It seems that natural Easter egg dyes are all the rage this year and I LOVE it! Our oldest is allergic to red dye so we chose the natural route out of necessity. While I’ll admit it’s a little more “work” and takes more time – it’s also a lot more fun.
If you choose to use natural dyes for this year’s Easter eggs (and I hope you give it a shot), I’d suggest making an afternoon of it. We used it as home-school science project and charted the intensity of the different food dyes and the colors they made when mixed together. You won’t get the traditional neons or pastels that the box kits produce, but you will come up with some really unique and earthy hues that are great for decorating.
Here’s how to do it:
Step 1: Boil your eggs. We boiled a dozen white and a dozen brown. The brown eggs actually pick up the natural dye really well and make some interesting colors. I know it seems like common knowledge, but here’s how we boil our eggs. Place them in a pan of water first (dropping cold eggs into boiling water makes them more likely to crack). Put them on the stove and bring to a boil. Reduce heat and simmer for 12-15 minutes. Run them under cold water to cool them down before coloring.
Step 2: Choose your colors. Spinach = light green Blueberries = purple/blue Beets = vibrant red Coffee Grounds = brown Yellow Onion Skins = light orange Turmeric = orange Most of the vegetables need to be shredded first. We ran ours through the food processor. The blueberries, onion skins, coffee and turmeric can go into the water as is. Place your ingredient in a pan and cover with enough water to boil. Bring each item to a boil and then reduce heat to simmer. Allow it to simmer until the water is a few shades darker than the color you hope to achieve for your Easter eggs. I dipped a white measuring cup into the water to check the color levels.
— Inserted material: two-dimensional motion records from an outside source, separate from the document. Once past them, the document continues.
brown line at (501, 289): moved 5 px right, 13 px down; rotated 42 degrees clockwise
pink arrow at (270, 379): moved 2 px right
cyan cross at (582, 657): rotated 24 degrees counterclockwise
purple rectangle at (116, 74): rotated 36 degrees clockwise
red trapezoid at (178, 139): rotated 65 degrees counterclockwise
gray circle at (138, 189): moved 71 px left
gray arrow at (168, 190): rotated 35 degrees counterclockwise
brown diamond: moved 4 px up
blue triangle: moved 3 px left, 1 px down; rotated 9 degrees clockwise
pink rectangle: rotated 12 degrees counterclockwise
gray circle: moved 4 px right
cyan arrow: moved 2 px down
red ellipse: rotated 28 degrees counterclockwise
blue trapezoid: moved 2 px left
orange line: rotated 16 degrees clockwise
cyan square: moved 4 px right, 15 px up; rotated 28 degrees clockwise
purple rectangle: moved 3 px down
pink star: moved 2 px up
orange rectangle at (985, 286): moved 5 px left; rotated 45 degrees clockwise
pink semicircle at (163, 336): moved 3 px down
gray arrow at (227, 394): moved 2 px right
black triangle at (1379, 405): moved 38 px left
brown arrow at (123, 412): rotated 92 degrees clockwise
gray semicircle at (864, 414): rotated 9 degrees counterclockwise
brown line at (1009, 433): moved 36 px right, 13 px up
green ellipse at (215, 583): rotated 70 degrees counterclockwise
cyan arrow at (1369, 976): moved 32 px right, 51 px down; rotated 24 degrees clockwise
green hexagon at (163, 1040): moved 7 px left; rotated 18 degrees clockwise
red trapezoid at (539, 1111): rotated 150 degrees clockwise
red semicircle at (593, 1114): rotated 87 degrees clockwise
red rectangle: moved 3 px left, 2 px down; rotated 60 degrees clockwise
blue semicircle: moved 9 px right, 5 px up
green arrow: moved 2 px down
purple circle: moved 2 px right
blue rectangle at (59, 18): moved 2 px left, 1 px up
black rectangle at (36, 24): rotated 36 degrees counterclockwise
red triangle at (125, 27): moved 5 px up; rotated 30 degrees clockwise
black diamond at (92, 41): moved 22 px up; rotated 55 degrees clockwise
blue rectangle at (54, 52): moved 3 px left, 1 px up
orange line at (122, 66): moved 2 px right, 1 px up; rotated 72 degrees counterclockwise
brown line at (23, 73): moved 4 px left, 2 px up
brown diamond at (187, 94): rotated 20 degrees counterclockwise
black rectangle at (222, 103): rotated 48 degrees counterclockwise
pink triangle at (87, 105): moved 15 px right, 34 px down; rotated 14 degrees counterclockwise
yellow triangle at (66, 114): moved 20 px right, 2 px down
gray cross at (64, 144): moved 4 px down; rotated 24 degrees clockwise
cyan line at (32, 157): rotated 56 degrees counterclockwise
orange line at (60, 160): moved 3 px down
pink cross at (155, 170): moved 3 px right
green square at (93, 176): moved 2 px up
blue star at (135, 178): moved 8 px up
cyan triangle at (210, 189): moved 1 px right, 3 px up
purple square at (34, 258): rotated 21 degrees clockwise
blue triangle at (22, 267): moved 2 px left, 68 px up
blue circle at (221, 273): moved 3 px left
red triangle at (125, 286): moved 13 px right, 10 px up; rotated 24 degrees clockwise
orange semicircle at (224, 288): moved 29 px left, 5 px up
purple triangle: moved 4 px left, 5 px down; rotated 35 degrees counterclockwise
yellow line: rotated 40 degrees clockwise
When it’s ready, pour the mixture through a strainer and into your container for egg dyeing. We used mason jars and large coffee cups. Add one tablespoon of white vinegar to each color. This definitely helps produce a more vibrant dye. Allow the natural dye to cool before coloring your eggs. You can put them in the fridge to speed things up.
Step 3: Color eggs as usual. We dipped them, dunked them and double dipped to get a variety of shades. And we had a great time doing it!
If your kids are a little older or you really want to get creative mix 1 tablespoon of powdered sugar with one tablespoon of the natural dye. This makes a paint paste that you can apply to your eggs with a brush to make raised patterns. Just make sure the eggs are completely dry before you try it.